Bioinformatics and Computational Biology is an interdisciplinary science at the interfaces of the biological, informational and computational sciences. The science focuses on a variety of topics. These include gene identification, expression, and evolution; RNA, protein, and genome structure; and molecular and cellular systems and networks. The large group of participating faculty provides students with a multidimensional perspective on bioinformatics and computational biology and presents them with broad range of possibilities to get involved in research.

This major will prepare students for careers at the interfaces of biological, informational and computational sciences. BCBIO graduates with a B.S. seeking direct employment will find ready markets for their talents in agricultural and medical biotechnology industries, as well as in academia, national laboratories, and clinics. Although some students find employment directly after their baccalaureate training, many students will continue their education in one of the many excellent graduate programs in bioinformatics and computational biology that now exist.

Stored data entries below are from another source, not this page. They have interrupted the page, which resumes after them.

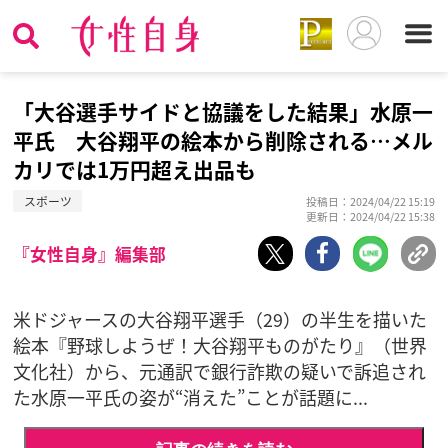
「大谷選手サイドと協議をした結果」水原一
平氏 大谷翔平の絵本から削除される…メル
カリでは1万円超え出品も
スポーツ
投稿日：2024/04/22 15:19
更新日：2024/04/22 15:38
『女性自身』編集部
米ドジャースの大谷翔平選手（29）の半生を描いた
絵本『野球しようぜ！大谷翔平ものがたり』（世界
文化社）から、元通訳で銀行詐欺の疑いで訴追され
た水原一平氏の姿が“消えた”ことが話題に...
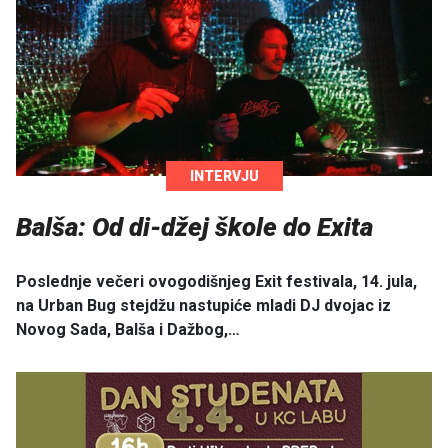
INTERVJU
Balša: Od di-džej škole do Exita
Poslednje večeri ovogodišnjeg Exit festivala, 14. jula,
na Urban Bug stejdžu nastupiće mladi DJ dvojac iz
Novog Sada, Balša i Dažbog,…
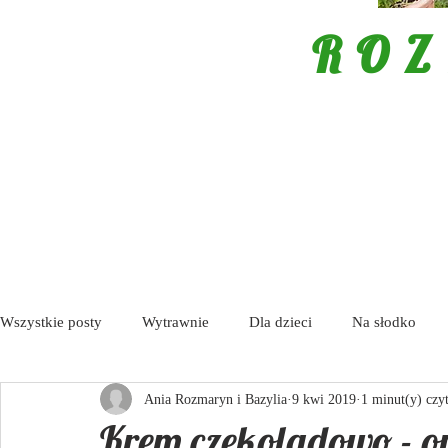
ROZ
Wszystkie posty
Wytrawnie
Dla dzieci
Na słodko
Ania Rozmaryn i Bazylia
9 kwi 2019
1 minut(y) czy
Porady
Tapas / Antipasti
Zupy
Aktualności
Krem czekoladowo - o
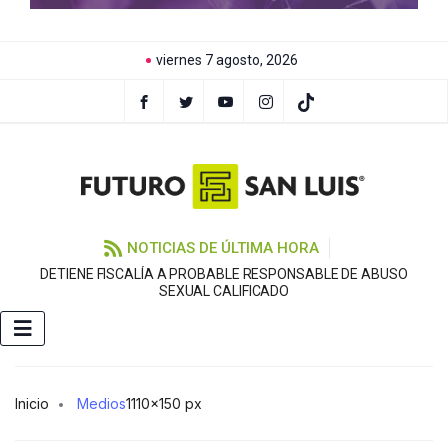
viernes 7 agosto, 2026
NOTICIAS DE ÚLTIMA HORA
DETIENE FISCALÍA A PROBABLE RESPONSABLE DE ABUSO
F
SEXUAL CALIFICADO
Inicio
Medios
1110×150 px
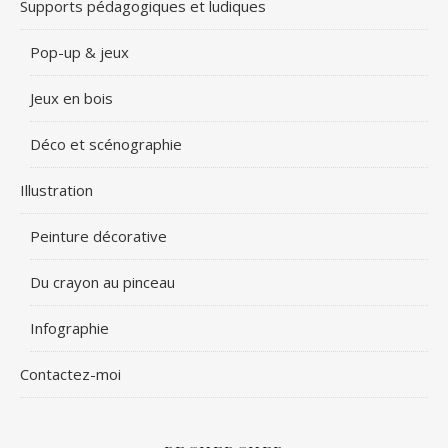
Supports pédagogiques et ludiques
Pop-up & jeux
Jeux en bois
Déco et scénographie
Illustration
Peinture décorative
Du crayon au pinceau
Infographie
Contactez-moi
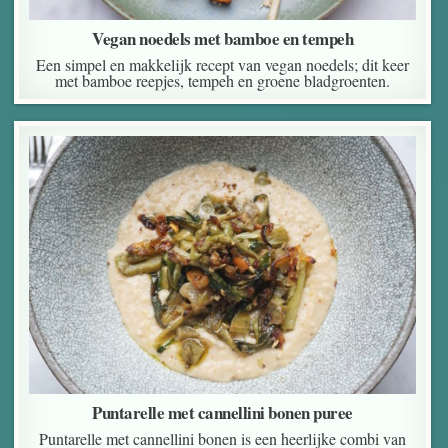
Vegan noedels met bamboe en tempeh
Een simpel en makkelijk recept van vegan noedels; dit keer
met bamboe reepjes, tempeh en groene bladgroenten.
Puntarelle met cannellini bonen puree
Puntarelle met cannellini bonen is een heerlijke combi van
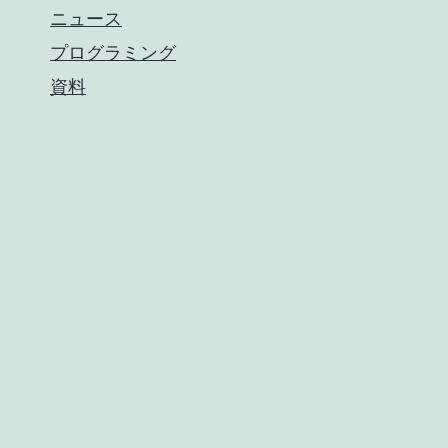
ニュース
プログラミング
資料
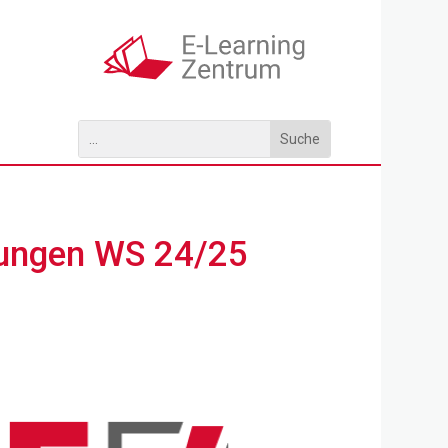
klungen WS 24/25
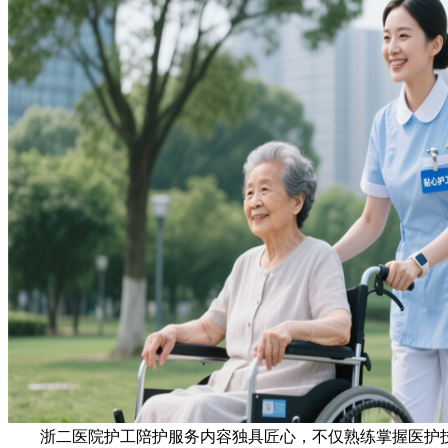
浙二医院护工陪护服务内容独具匠心，不仅熟练掌握医护技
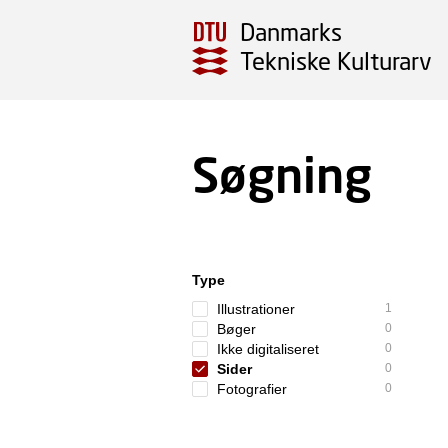
Danmarks
Tekniske Kulturarv
Søgning
Type
Illustrationer
1
Bøger
0
Ikke digitaliseret
0
Sider
0
Fotografier
0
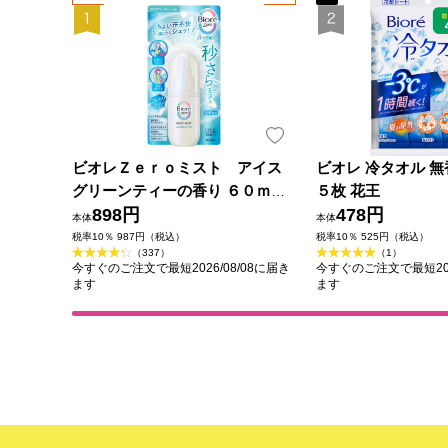
ビオレＺｅｒｏミスト アイス
ビオレ 冷タオル 無
グリーンティーの香り ６０ｍＬ
５枚 花王
花王
898円
478円
本体
本体
税率10％ 987円（税込）
税率10％ 525円（税込）
（337）
（1）
今すぐのご注文で最短2026/08/08に届き
今すぐのご注文で最短202
ます
ます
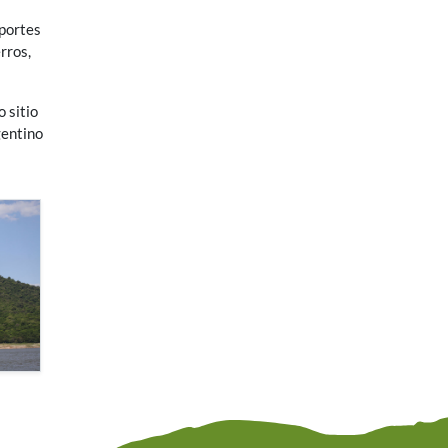
eportes
rros,
 sitio
gentino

Participation in this field requires that students achieve a high level of competence not only in biology, but also in mathematics, computer science, and statistics. As a result, the program includes required courses from many different disciplines. Graduates demonstrate an above-average ability to synthesize methods from these different disciplines to solve problems.

Student Learning Outcomes

By completing their studies, students earning the BS degree in BCBIO are expected to:

1. Develop critical thinking skills by implementing the scientific method through bioinformatics data analysis.

2. Explain and complete simple applications of the common bioinformatics and computational biology methods used for DNA, RNA, and protein analysis.

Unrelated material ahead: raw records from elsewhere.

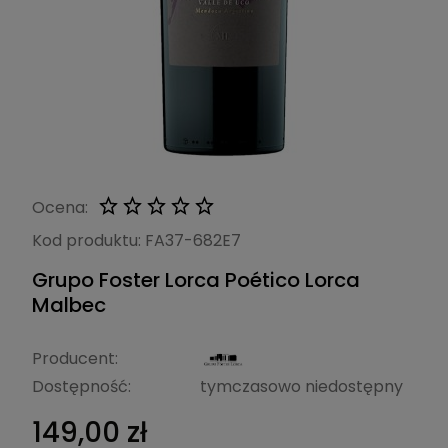
Ocena:
Kod produktu:
FA37-682E7
Grupo Foster Lorca Poético Lorca
Malbec
Producent:
Dostępność:
tymczasowo niedostępny
149,00 zł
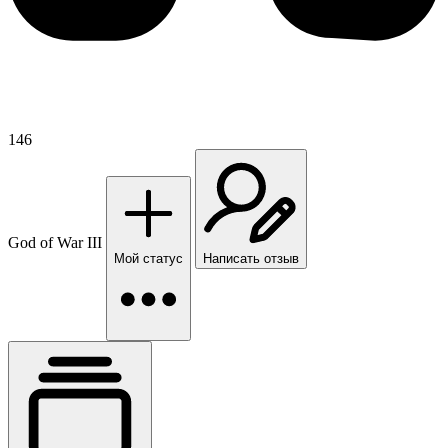
146
God of War III
Мой статус
Написать отзыв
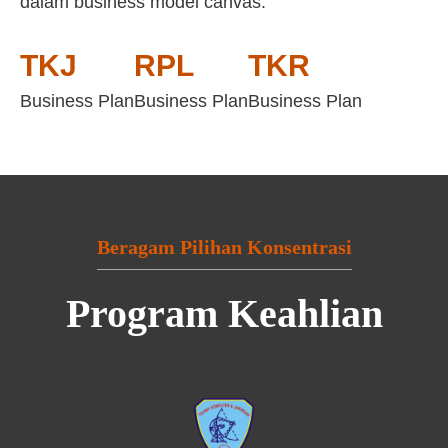
dalam business model canvas:
TKJ
RPL
TKR
Business Plan
Business Plan
Business Plan
Beragam Pilihan Konsentrasi
Program Keahlian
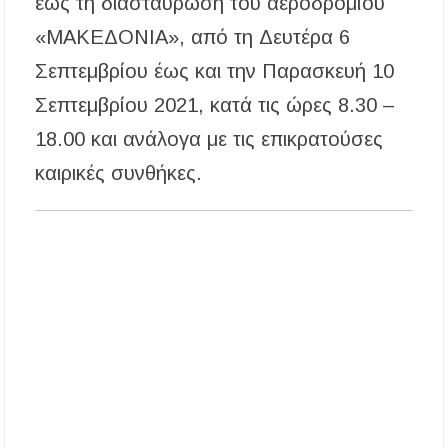
έως τη διασταύρωση του αεροδρομίου
Η ΘΕΙΑ ΜΕΤΑΜΟΡΦΩΣΙΣ ΤΟΥ ΣΩΤΗΡΟΣ
«ΜΑΚΕΔΟΝΙΑ», από τη Δευτέρα 6
ΗΜΩΝ ΙΗΣΟΥ ΧΡΙΣΤΟΥ ΣΤΟ
ΠΛΑΤΑΝΟΧΩΡΙ ΚΑΙ ΣΤΗ ΣΑΡΑΚΗΝΑ
Σεπτεμβρίου έως και την Παρασκευή 10
Σεπτεμβρίου 2021, κατά τις ώρες 8.30 –
Υπογράφηκε η σύμβαση για την ενεργειακή
αναβάθμιση του Μουσικού Γυμνασίου Νέας
Προποντίδας
18.00 και ανάλογα με τις επικρατούσες
καιρικές συνθήκες.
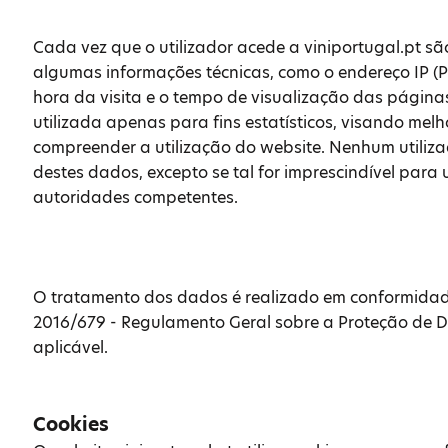
Cada vez que o utilizador acede a viniportugal.pt 
algumas informações técnicas, como o endereço IP (Pr
hora da visita e o tempo de visualização das página
utilizada apenas para fins estatísticos, visando mel
compreender a utilização do website. Nenhum utiliza
destes dados, excepto se tal for imprescindível para
autoridades competentes.
O tratamento dos dados é realizado em conformida
2016/679 - Regulamento Geral sobre a Proteção de D
aplicável.
Cookies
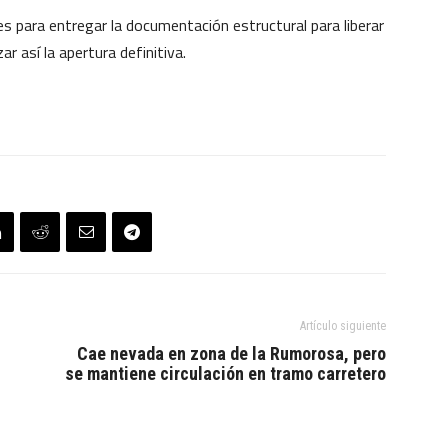
es para entregar la documentación estructural para liberar
r así la apertura definitiva.
Artículo siguiente
Cae nevada en zona de la Rumorosa, pero
se mantiene circulación en tramo carretero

3. Understand the central dogma of biology and how bioinformatic analyses of high throughput biological next-generation sequencing proteomics datasets can help answer fundamental questions about the biology of DNA, RNA, and proteins.

4. Define systems biology and explain its importance in understanding biology; undertake basic data analyses in systems biology.

5. Identify common formats for biological data and be able to convert among different formats.

6. Summarize fundamental bioinformatics software tools, know when to apply them, and be able to use them.

7. Combine existing software tools into bioinformatic data processing pipelines.

8. Evaluate the limits of traditional algorithms and data analysis techniques as they apply to big data in biology.

9. Identify and appraise noise in high throughput biological datasets and uncertainty in the conclusions of data analysis.

10.  Interpret bioinformatics and computational biology analyses individually and in collaborative learning environments.